Although I grew up with the first view mentioned above, a year-long exhaustive study of the whole Bible and 2,000 years of church history led me to the second view just described. I have recorded in detail the biblical and historical evidence that caused my own mind change in The Fire That Consumes, a 500-page book with 1,600 footnotes that was a selection of Evangelical Book Club and that is now popping up in the bibliographies of Bible dictionaries, religious encyclopedias and theology textbooks. In Two View of Hell, I summarize the evidence in less detail and respond to my co-author's arguments for the traditional view of unending conscious torment. You can learn more about both books here.

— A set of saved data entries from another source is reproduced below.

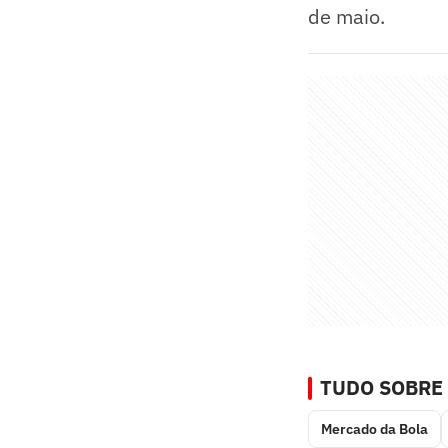
de maio.
TUDO SOBRE
Mercado da Bola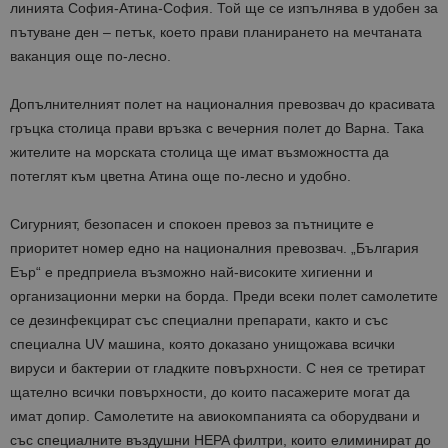
линията
София-Атина-София
. Той ще се изпълнява в удобен за
пътуване ден – петък, което прави планирането на мечтаната
ваканция
още по-лесно.
Допълнителният полет на националния превозвач до красивата
гръцка столица прави връзка с вечерния полет до Варна. Така
жителите на морската столица ще имат възможността да
потеглят към цветна Атина още по-лесно и удобно.
Сигурният, безопасен и спокоен превоз за пътниците е
приоритет номер едно на националния превозвач. „България
Еър“
е предприела възможно най-високите хигиенни и
организационни мерки на борда. Преди всеки полет самолетите
се дезинфекцират със специални препарати, както и със
специална UV машина, която доказано унищожава всички
вируси и бактерии от гладките повърхности. С нея се третират
щателно всички повърхности, до които пасажерите могат да
имат допир. Самолетите на авиокомпанията са оборудвани и
със специалните въздушни HEPA филтри, които елиминират до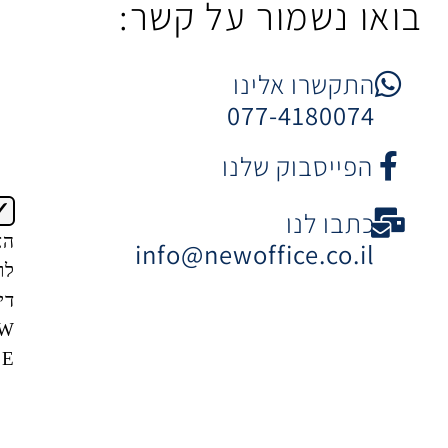
מור על קשר:
 אלינו
077-41
וק שלנו
נו
הצטרפות
info@newoffice
לרשימת
דיוור של
NEW
OFFICE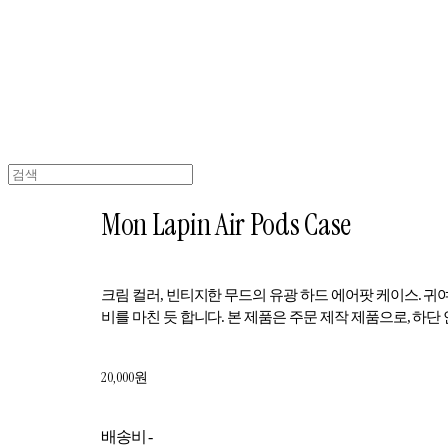
Mon Lapin Air Pods Case
크림 컬러, 빈티지한 무드의 유광 하드 에어팟 케이스. 귀여
비를 마친 듯 합니다. 본 제품은 주문 제작 제품으로, 하
20,000원
배송비
-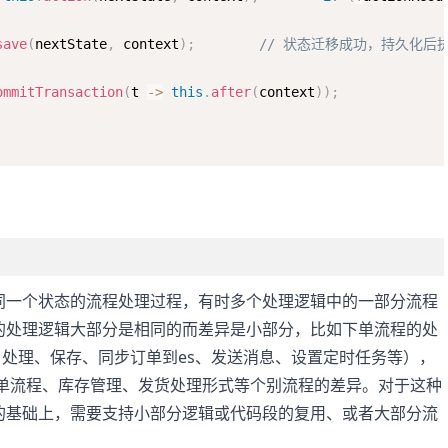
save
(
nextState
,
 context
)
;
// 状态迁移成功，持久化后
ommitTransaction
(
t 
-
>
this
.
after
(
context
)
)
;
同一个状态的流程处理过程，有时多个处理逻辑中的一部分流程
的处理逻辑大部分是相同的而差异是小部分，比如下单流程的处
处理、保存、同步订单到es、发送消息、设置定时任务等），
物订单流程、库存管理、发货处理形式等个别流程的差异。对于这种
的基础上，需要支持小部分逻辑或代码段的复用、或者大部分流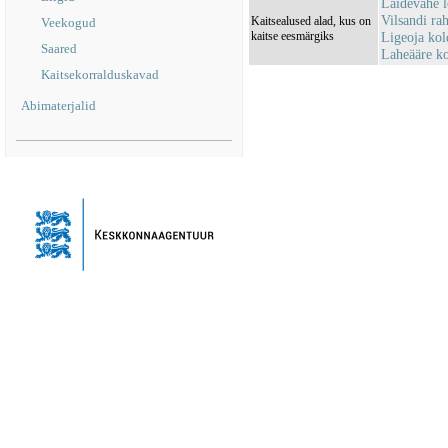
Laidevahe 
Vilsandi r
Kaitsealused alad, kus on
Veekogud
kaitse eesmärgiks
Ligeoja kol
Saared
Laheääre ko
Kaitsekorralduskavad
Abimaterjalid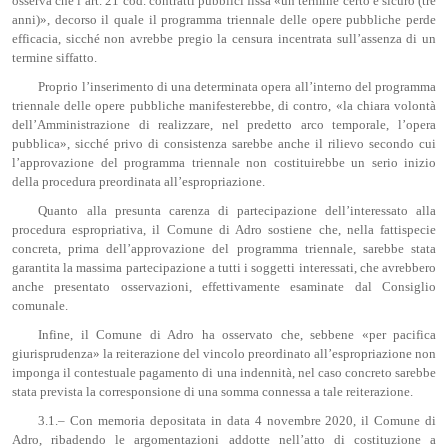
osserva che l’art. 21 cod. contratti pubblici fissa «un termine certo e sicuro (tre
anni)», decorso il quale il programma triennale delle opere pubbliche perde
efficacia, sicché non avrebbe pregio la censura incentrata sull’assenza di un
termine siffatto.
Proprio l’inserimento di una determinata opera all’interno del programma
triennale delle opere pubbliche manifesterebbe, di contro, «la chiara volontà
dell’Amministrazione di realizzare, nel predetto arco temporale, l’opera
pubblica», sicché privo di consistenza sarebbe anche il rilievo secondo cui
l’approvazione del programma triennale non costituirebbe un serio inizio
della procedura preordinata all’espropriazione.
Quanto alla presunta carenza di partecipazione dell’interessato alla
procedura espropriativa, il Comune di Adro sostiene che, nella fattispecie
concreta, prima dell’approvazione del programma triennale, sarebbe stata
garantita la massima partecipazione a tutti i soggetti interessati, che avrebbero
anche presentato osservazioni, effettivamente esaminate dal Consiglio
comunale.
Infine, il Comune di Adro ha osservato che, sebbene «per pacifica
giurisprudenza» la reiterazione del vincolo preordinato all’espropriazione non
imponga il contestuale pagamento di una indennità, nel caso concreto sarebbe
stata prevista la corresponsione di una somma connessa a tale reiterazione.
3.1.– Con memoria depositata in data 4 novembre 2020, il Comune di
Adro, ribadendo le argomentazioni addotte nell’atto di costituzione a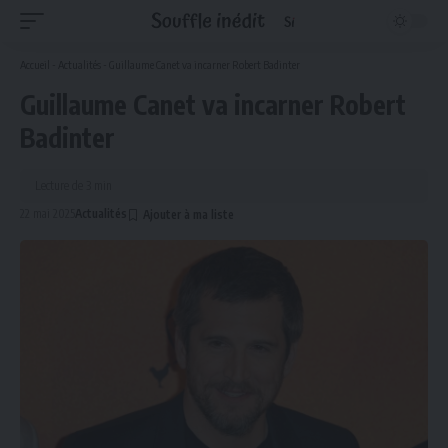
Accueil
-
Actualités
-
Guillaume Canet va incarner Robert Badinter
Guillaume Canet va incarner Robert
Badinter
Lecture de 3 min
22 mai 2025
Actualités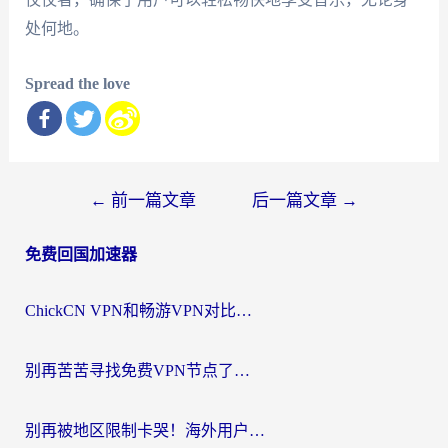
处何地。
Spread the love
文
←
前一篇文章
后一篇文章
→
章
免费回国加速器
导
航
ChickCN VPN和畅游VPN对比哪个回国效果更好？海外党必看的回国加速器选择指南
别再苦苦寻找免费VPN节点了，这才是海外访问国内资源的正确姿势
别再被地区限制卡哭！海外用户vpn中国下载全攻略，无缝刷剧办公社交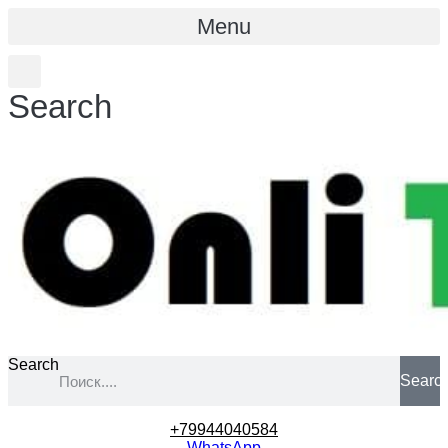
Menu
Search
Search
Searc
+79944040584
WhatsApp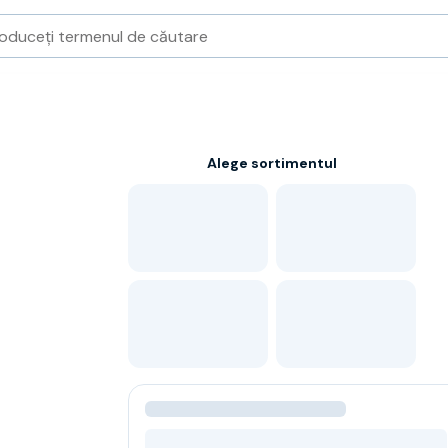
Alege sortimentul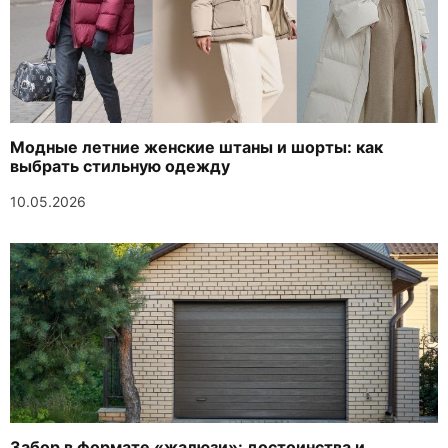
Модные летние женские штаны и шорты: как
выбрать стильную одежду
10.05.2026
Забор в формате «жалюзи»: достоинства и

But there are practical questions we all need to ask, whatever we think hell will be like. What is the point of hell anyway? Whom does Jesus warn about it? What evils elicit his mention of it? Does Jesus, like many preachers and professing Christians today, thunder hell-fire warnings to unchurched sinners: to prostitutes, drunkards and homosexuals? Does he use hell to spur conversions and to bring people to faith? The answers to these questions might surprise us -- and teach us something important as well. Jesus specifically mentions hell (gehenna) just 11 times in the Gospels. You will find his statements at Matthew 5:22; 5:29-30; 10:28; 18:9; 23:15, 33; Mark 9:43, 45, 47 and Luke 12:5.
When we read everything in the Gospels that
Jesus said about hell, we find him speaking twice to the Pharisees, warning
these rigid and self-righteous morality policemen that God is unhappy with
what their teaching turns their converts into and with the hypocrisy
of their external-only religion (Matt. 23:15, 33). Everything else Jesus
says about hell is directed to his own disciples. Twice he is encouraging them
not to be afraid of those who might oppose them but to be afraid of God who can
destroy the whole person in hell (Matt. 10:28; Luke 12:5). Every other time
Jesus mentions hell he is warning his own followers not to mistreat or misuse
vulnerable people, whether women (Matt. 5:29-30), "little ones" (Matt. 18:9;
Mark 9:43, 45, 47) or anyone with whom one might be angry (Matt. 5:22). What if
we used hell the way Jesus did? Would that change the way we
use it, whatever we think it will actually be like? Would it
change the way we ourselves live and treat others?